--- START ---
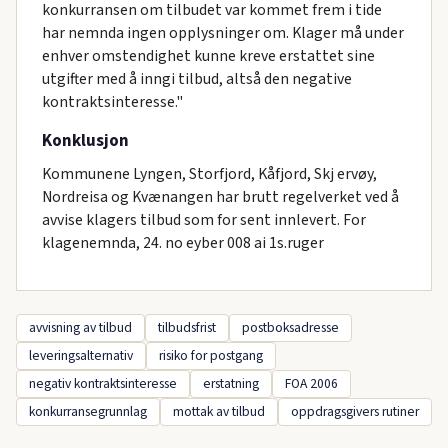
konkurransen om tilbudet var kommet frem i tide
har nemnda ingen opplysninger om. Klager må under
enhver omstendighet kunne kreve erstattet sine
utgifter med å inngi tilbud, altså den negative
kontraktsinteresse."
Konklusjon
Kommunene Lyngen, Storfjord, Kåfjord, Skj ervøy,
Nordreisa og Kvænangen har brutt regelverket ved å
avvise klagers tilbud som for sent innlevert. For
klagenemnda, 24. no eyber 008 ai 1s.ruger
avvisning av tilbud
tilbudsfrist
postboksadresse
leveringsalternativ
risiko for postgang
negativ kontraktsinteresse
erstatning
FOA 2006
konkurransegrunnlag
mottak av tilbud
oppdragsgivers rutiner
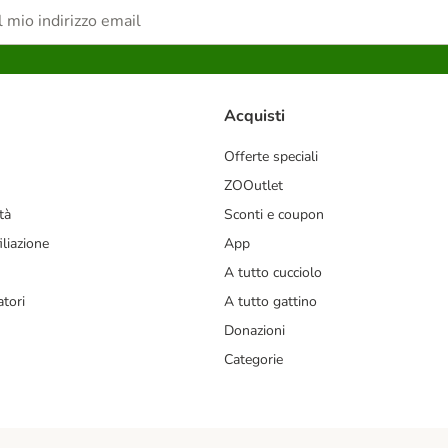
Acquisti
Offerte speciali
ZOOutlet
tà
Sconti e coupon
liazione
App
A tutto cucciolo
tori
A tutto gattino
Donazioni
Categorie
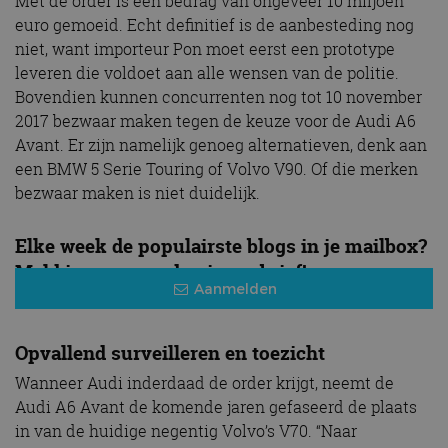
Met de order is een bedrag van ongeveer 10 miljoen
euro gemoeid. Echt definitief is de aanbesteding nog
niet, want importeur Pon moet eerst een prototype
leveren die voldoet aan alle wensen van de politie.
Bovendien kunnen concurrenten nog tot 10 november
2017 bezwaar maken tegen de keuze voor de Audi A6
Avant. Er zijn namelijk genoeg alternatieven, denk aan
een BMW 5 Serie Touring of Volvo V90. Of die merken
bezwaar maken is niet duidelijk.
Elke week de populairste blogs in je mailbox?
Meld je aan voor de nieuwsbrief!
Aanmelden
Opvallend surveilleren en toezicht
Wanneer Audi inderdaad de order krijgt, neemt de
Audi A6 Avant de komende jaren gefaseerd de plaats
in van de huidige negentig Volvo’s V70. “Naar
--- END ---
--- START ---
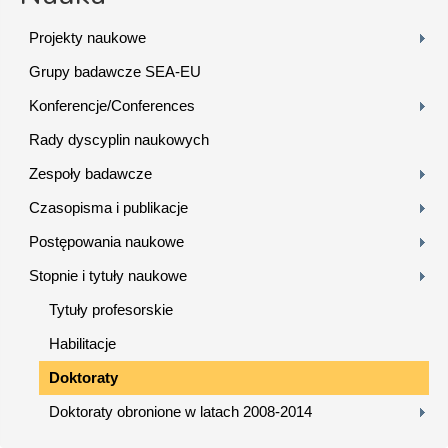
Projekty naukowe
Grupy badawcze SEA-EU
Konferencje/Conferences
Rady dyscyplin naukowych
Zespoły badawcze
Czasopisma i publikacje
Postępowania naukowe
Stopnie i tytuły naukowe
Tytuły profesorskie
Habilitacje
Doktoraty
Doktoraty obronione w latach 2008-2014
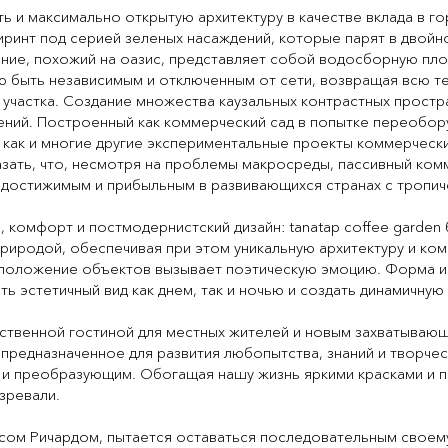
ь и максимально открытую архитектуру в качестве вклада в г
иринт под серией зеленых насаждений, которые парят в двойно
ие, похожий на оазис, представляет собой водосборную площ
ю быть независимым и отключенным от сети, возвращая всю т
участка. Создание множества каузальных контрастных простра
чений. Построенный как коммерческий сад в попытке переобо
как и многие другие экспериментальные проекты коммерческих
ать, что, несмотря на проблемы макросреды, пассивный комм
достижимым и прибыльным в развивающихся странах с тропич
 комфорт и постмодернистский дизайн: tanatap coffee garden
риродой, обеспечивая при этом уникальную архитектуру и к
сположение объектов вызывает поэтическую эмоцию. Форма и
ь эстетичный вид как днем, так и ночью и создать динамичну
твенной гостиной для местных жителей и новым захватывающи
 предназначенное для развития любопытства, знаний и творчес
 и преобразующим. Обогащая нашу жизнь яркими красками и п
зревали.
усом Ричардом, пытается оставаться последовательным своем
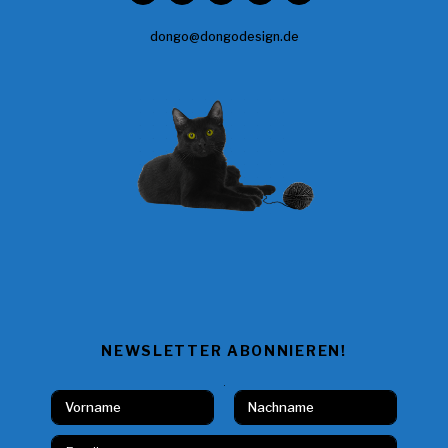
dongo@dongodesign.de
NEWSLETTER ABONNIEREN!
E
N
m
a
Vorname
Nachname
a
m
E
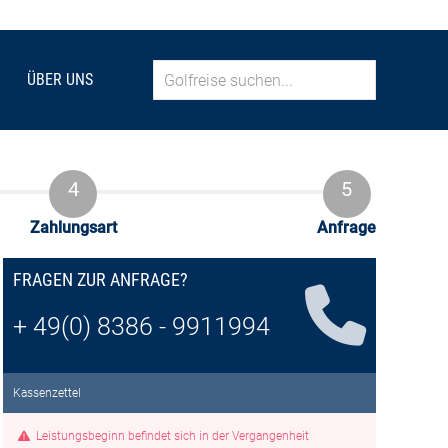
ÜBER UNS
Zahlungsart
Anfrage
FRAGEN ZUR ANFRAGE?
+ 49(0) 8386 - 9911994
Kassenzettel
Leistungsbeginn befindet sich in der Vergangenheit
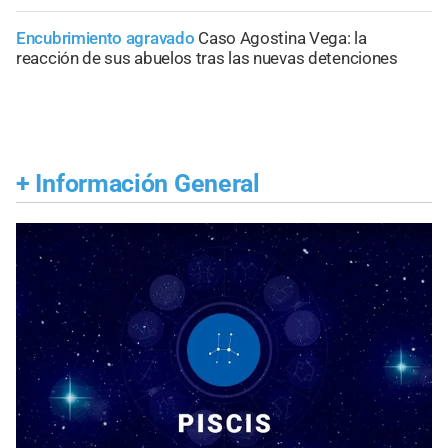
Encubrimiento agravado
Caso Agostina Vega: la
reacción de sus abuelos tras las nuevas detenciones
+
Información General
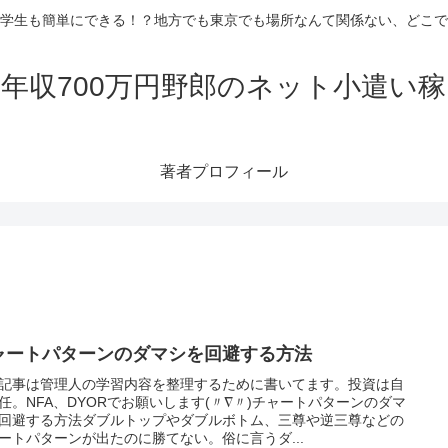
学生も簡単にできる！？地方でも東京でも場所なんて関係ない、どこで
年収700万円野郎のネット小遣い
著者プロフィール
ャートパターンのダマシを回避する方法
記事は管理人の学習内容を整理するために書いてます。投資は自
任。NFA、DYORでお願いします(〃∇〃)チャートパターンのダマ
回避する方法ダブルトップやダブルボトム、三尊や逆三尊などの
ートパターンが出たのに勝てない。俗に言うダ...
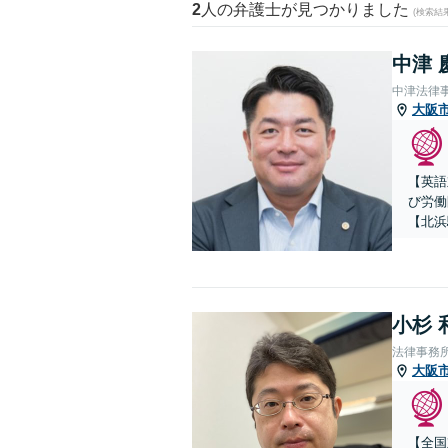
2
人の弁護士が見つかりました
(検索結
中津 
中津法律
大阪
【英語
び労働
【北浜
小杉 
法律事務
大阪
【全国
--- END ---
Read each line of the data and count the ones that include "Doktoraty", answering with the number alone.

== Task answer ==
2